We have already discussed that AI-based applications are the future and offer great advantages in many industries and come with many business scenarios. But while we accept this as fact, how does AI perform in real-world applications, and to what extent can we trust its results? The inconvenient truth is that the results of such applications are only as good as the quality of the data available. In most cases and industries, there is limited quantity and quality of data that pose barriers to the wider adoption of these technologies. Other obstacles? Of course, we have a lot of them! Industry competition, privacy and security issues, complex data integration, and sharing processes are some of the problems faced by many users of artificial intelligence technologies. But there’s no reason to be doubtful about AI potential since new approaches have already emerged!
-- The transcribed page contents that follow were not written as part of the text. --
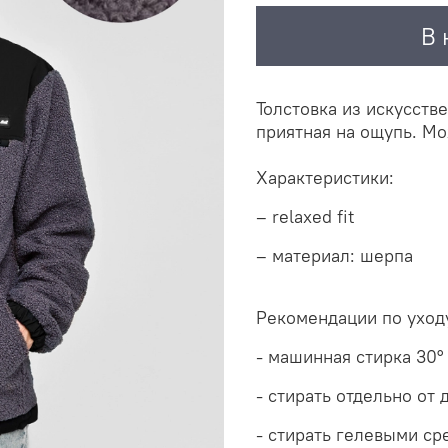
В 
Толстовка из искусстве
приятная на ощупь. М
Характеристики:
– relaxed fit
– материал: шерпа
Рекомендации по уход
- машинная стирка 30
°
- стирать отдельно от
- стирать гелевыми ср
Another buzzword in the field of technology? We prefer to stay to the essence so let us give you a simple definition! Federated learning is a Machine technique that enables the use of decentralized data, e.g., residing on devices. As an example, we can refer to healthcare organizations where there is an increasing amount of data providing both advantages and challenges. While Machine Learning provides the tools needed to analyze big data Federated learning attempts to solve the data dilemma faced by traditional ML methods by enabling the possibility to train a shared global model with a central server while keeping all the sensitive data in local institutions like hospitals.
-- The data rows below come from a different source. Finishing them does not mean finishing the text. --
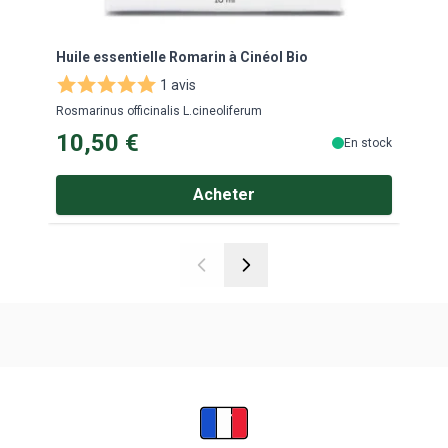
Huile essentielle Romarin à Cinéol Bio
Huil
1 avis
Rosmarinus officinalis L.cineoliferum
Rosma
10,50 €
10
En stock
Acheter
Is everything perfect in federated Learning? It’s not our intention to disappoint you but there are some drawbacks! Actual, there are 3 main categories:
Statistical: There is a doubt if locally available data points can be considered as a representative sample of the overall distribution.
Communication: The number of clients may be large and can be much larger than the average number of training samples stored in the activated clients.
Privacy and security: How can we be sure that none of the clients are malicious?
Existing frameworks for Federated Learning are Tensorflow, PySyft, Substra, and FATE. Of course, each one of them comes with certain pros and cons. Overall, existing federated learning approaches for healthcare applications consider federated learning in controlled settings in which data federation partners (clinics in our case) must be completely known in advance.
Going above and beyond
ASCAPE includes research teams with extensive expertise in the area of Federated Learning. As a result in the last two and a half years, we have managed to achieve significant improvements in the area. We all love making lists, that's what we do for our progress! Let's take a look:
- Democratization of federated models: we developed a federated learning scheme in which models are learned incrementally or semi-concurrently as clinics join the ASCAPE platform.
- Continuous models’ performance evaluation: Global models are downloaded at the edge node and evaluated against the performance of personalized local models having also the ability of feature selection
- Semi-supervised cancer-care predictive models: we support semi-supervised and unsupervised learning of federated machine and deep learning models combined with feature selection techniques
- Unsupervised cancer-care data analytics and outlier detection: ASCAPE detects data instances strongly deviating either from the rest of local data or unknown data instances that were previously used to train the global model and enables measuring similarity between data instances coming from different data federation partners without any data exchange.
- An extendable base of models for cancer-care predictions: the cancer-care knowledge contained in the can continuously grow in two directions: (a) by updating existing predictive models (knowledge growth in terms of accumulated medical evidence for a particular QoL indicator or intervention), and (b) by creating new models (knowledge growth in terms of broader coverage of QoL indicators and interventions).